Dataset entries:
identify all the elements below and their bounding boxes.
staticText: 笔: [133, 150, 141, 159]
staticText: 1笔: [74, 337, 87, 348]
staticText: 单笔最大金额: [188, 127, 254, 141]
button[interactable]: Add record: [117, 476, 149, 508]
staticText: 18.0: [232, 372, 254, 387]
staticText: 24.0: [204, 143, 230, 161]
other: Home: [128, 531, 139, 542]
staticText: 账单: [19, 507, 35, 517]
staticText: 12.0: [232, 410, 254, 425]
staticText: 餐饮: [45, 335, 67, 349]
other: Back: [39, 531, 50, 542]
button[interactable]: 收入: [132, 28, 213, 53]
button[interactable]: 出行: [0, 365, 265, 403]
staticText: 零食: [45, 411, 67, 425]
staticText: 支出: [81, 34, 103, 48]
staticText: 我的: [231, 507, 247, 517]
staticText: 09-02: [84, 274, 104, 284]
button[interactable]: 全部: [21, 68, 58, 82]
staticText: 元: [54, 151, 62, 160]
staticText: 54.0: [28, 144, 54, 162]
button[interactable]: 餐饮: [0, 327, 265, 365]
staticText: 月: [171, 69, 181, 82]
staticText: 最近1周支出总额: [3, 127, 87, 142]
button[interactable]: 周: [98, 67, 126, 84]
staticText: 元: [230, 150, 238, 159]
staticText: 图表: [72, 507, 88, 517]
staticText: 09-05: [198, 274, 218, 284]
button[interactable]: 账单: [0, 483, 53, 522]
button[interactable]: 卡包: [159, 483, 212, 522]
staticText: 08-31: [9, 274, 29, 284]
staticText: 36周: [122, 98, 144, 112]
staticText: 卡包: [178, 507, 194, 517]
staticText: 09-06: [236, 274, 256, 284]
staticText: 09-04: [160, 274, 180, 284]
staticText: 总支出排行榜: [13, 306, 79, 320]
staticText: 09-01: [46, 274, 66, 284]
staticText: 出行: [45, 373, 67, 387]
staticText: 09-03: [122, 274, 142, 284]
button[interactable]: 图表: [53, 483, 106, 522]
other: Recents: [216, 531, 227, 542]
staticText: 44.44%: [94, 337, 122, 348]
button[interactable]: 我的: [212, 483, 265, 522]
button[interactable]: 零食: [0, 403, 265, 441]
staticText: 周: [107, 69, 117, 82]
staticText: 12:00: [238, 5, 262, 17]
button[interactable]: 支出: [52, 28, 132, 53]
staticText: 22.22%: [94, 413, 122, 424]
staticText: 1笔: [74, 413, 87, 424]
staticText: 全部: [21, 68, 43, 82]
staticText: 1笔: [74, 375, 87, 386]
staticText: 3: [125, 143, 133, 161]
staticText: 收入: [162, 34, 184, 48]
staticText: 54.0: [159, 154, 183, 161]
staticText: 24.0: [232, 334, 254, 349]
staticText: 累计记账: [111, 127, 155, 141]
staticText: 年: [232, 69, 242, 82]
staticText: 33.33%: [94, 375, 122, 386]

[Task to complete] Please copy each line of the records above that holds the word "button".

[Task answer]
button[interactable]: Add record: [117, 476, 149, 508]
button[interactable]: 收入: [132, 28, 213, 53]
button[interactable]: 出行: [0, 365, 265, 403]
button[interactable]: 全部: [21, 68, 58, 82]
button[interactable]: 餐饮: [0, 327, 265, 365]
button[interactable]: 周: [98, 67, 126, 84]
button[interactable]: 账单: [0, 483, 53, 522]
button[interactable]: 卡包: [159, 483, 212, 522]
button[interactable]: 图表: [53, 483, 106, 522]
button[interactable]: 我的: [212, 483, 265, 522]
button[interactable]: 零食: [0, 403, 265, 441]
button[interactable]: 支出: [52, 28, 132, 53]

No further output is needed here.